Los días de mucha lluvia nos ofrecen un dramático espectáculo. De repente, en cualquier esquina o avenida, aparece un paraguas quebrado. Es una silueta que a lo lejos dirías que corresponde a un animal muerto. Quizás por la forma dislocada, por esa varilla que se levanta hacia el cielo como en un gesto póstumo, por el cuerpo oscuro pegado al suelo.
Pero cuando te acercas contemplas que no es un animal, sino un paraguas al que volteó el viento. Dejándolo inservible. Te imaginas la escena, porque en alguna ocasión también la has padecido. De repente, el temporal parece adquirir una potencia demente. El paraguas comienza a estremecerse, a voltearse a impulsos de los remolinos.

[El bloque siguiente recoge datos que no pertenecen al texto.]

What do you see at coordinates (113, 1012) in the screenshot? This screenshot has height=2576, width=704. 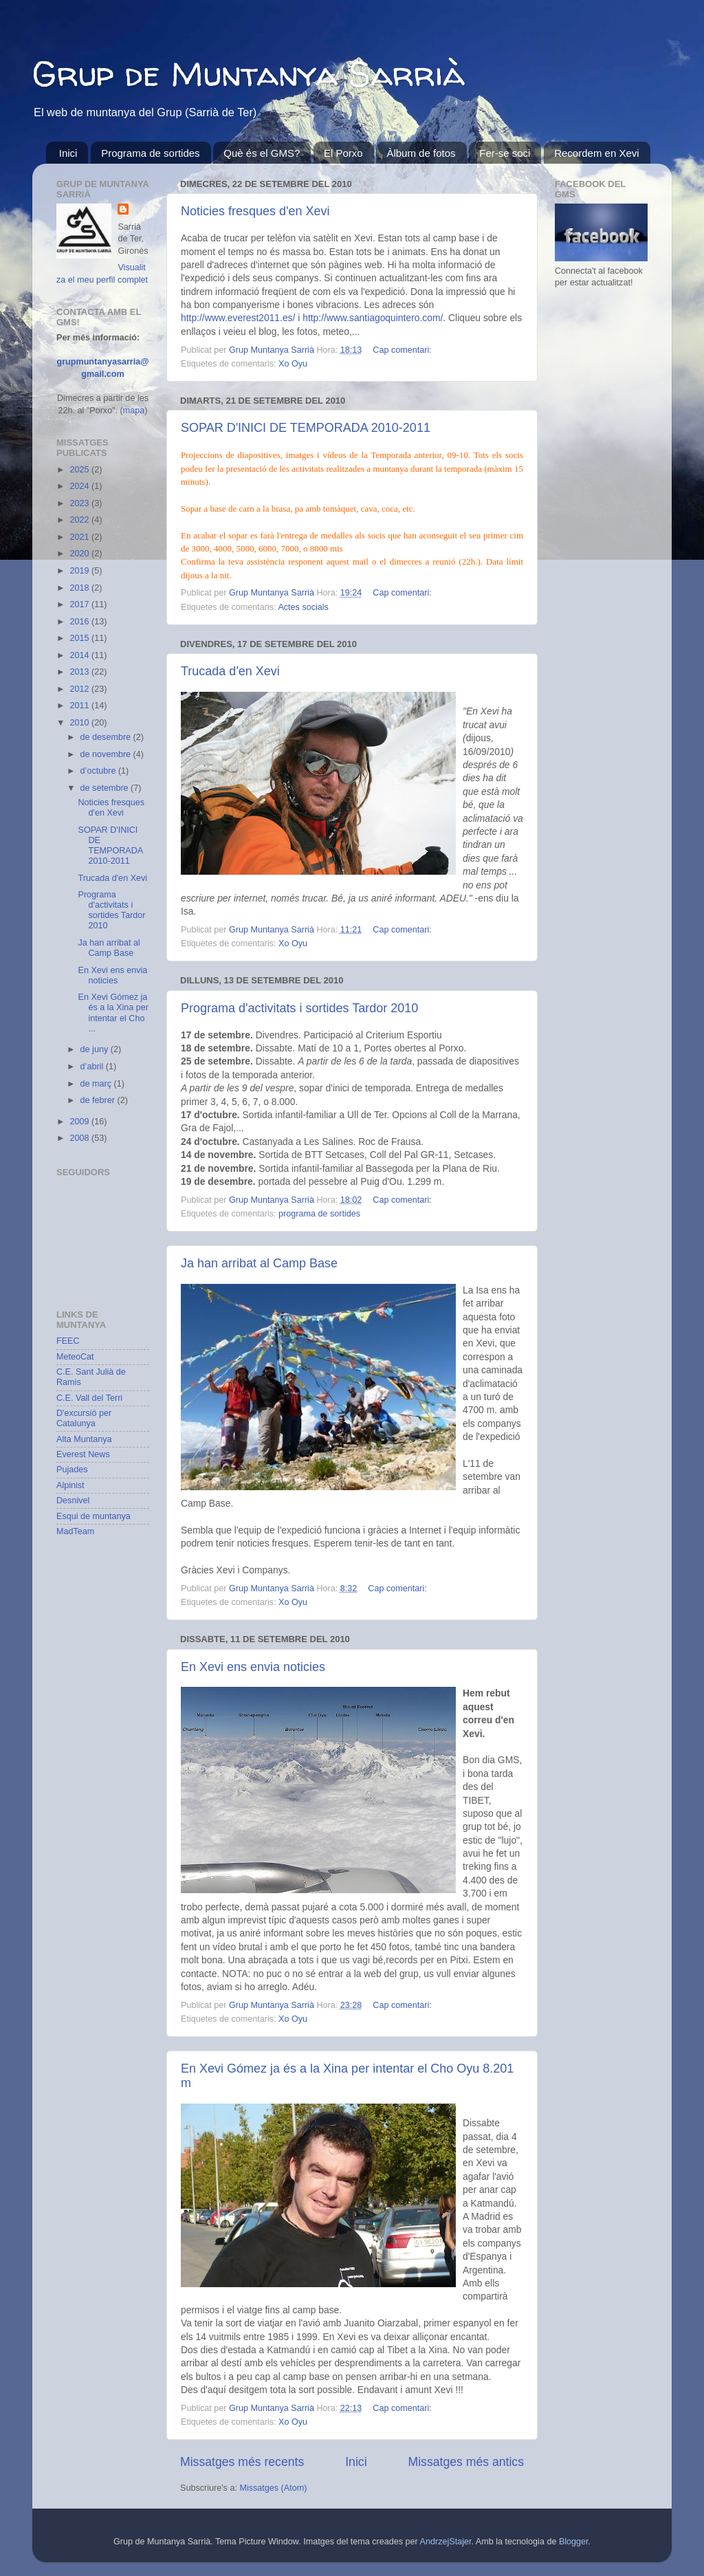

No hay nada más trágico y más estúpido al mismo tiempo que luchar contra ese paraguas fuera de control, que parece haber adquirido vida propia. Y que en lugar de evitarte el chaparrón lo que hace es rociarte de pies a cabeza. Te da la impresión de que estás en las tripas de una lavadora en el momento del aclarado.
El momento definitivo llega cuando el paraguas se voltea. Queda grotescamente del revés, lo que generalmente implica que se rompa alguna varilla o se deshagan sus sujeciones.
El paragüista se encuentra entonces en medio de la calle, con un artefacto inservible en las manos, empapado y sin protección. Es normal que su primera reacción sea arrojar lejos de sí al paraguas traidor, y entre mascullaciones, salir corriendo en busca del primer abrigo.
El pobre paraguas, perdida su función, se convierte en un desecho público. A nadie se le ocurrirá recogerlo, y su exposición a las miradas de los viandantes constituye una especie de última humillación. De esta forma su ex-dueño deja claro que ese trasto ya no le sirve para nada.
No es por querer sacar moralejas, pero he conocido algunas personas que hacen lo mismo con los demás. Cuando ya no les sirven, procuran tirarlos a la basura y que todo el mundo se entere.